__EXERCISE__.
Look at the data below and print exactly the lines from its first line through the line with "Hirchgasse, poi a destra sull"; the pictures stay out of the copy.

++++ MATERIAL SUPPLIED ++++

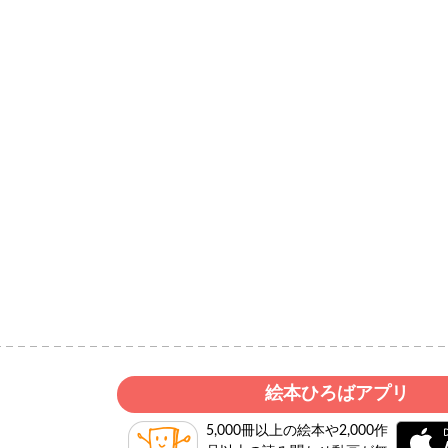
絵本ひろばアプリ
5,000冊以上の絵本や2,000作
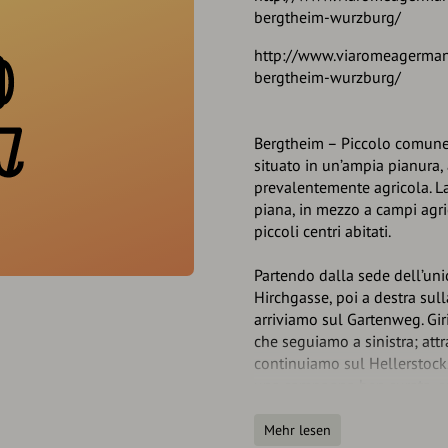
bergtheim-wurzburg/
http://www.viaromeagerma
bergtheim-wurzburg/
Bergtheim – Piccolo comune 
situato in un’ampia pianura
prevalentemente agricola. L
piana, in mezzo a campi agri
piccoli centri abitati.
Partendo dalla sede dell’uni
Hirchgasse, poi a destra sull
arriviamo sul Gartenweg. Gi
che seguiamo a sinistra; att
continuiamo sul Hellerstock
una campagna ben curata, co
più o meno larghe; seguiamo
percorso fatto di lunghi rett
Mehr lesen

++++

__YOUR SOLUTION__.
絵本ひろばアプリ
5,000冊以上の絵本や2,000作
bergtheim-wurzburg/
http://www.viaromeagerma
bergtheim-wurzburg/
Bergtheim – Piccolo comune 
situato in un’ampia pianura
prevalentemente agricola. L
piana, in mezzo a campi agri
piccoli centri abitati.
Partendo dalla sede dell’uni
Hirchgasse, poi a destra sull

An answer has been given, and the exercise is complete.